* Records shown *
* * *

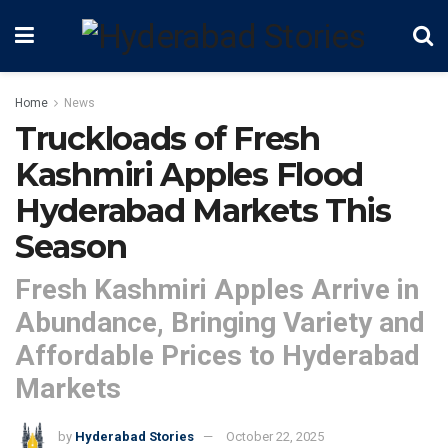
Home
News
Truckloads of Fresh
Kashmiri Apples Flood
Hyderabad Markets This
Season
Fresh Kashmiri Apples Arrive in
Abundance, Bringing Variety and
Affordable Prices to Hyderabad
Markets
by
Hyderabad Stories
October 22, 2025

* * *

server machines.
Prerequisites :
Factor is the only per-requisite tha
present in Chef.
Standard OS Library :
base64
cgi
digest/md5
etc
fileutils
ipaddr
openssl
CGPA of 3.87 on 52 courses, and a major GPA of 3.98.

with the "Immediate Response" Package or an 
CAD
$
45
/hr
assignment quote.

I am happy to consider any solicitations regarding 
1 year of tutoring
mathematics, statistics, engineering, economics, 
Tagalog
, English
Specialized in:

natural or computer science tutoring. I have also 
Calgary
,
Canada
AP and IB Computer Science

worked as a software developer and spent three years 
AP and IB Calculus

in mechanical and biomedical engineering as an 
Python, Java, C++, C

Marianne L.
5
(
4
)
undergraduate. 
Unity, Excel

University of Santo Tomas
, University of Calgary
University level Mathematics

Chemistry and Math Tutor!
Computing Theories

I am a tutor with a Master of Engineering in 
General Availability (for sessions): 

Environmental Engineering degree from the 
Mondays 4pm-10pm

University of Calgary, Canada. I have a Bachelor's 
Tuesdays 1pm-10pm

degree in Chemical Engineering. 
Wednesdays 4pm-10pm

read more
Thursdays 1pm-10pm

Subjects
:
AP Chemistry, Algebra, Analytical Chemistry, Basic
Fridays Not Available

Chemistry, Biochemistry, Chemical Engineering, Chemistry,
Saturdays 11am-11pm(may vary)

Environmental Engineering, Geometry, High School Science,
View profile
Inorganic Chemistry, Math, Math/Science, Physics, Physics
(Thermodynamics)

* * *

* What is expected *
Find the string "tutoring" in the entries above. Copy each line where it occurs.

* Response below *
1 year of tutoring
natural or computer science tutoring. I have also 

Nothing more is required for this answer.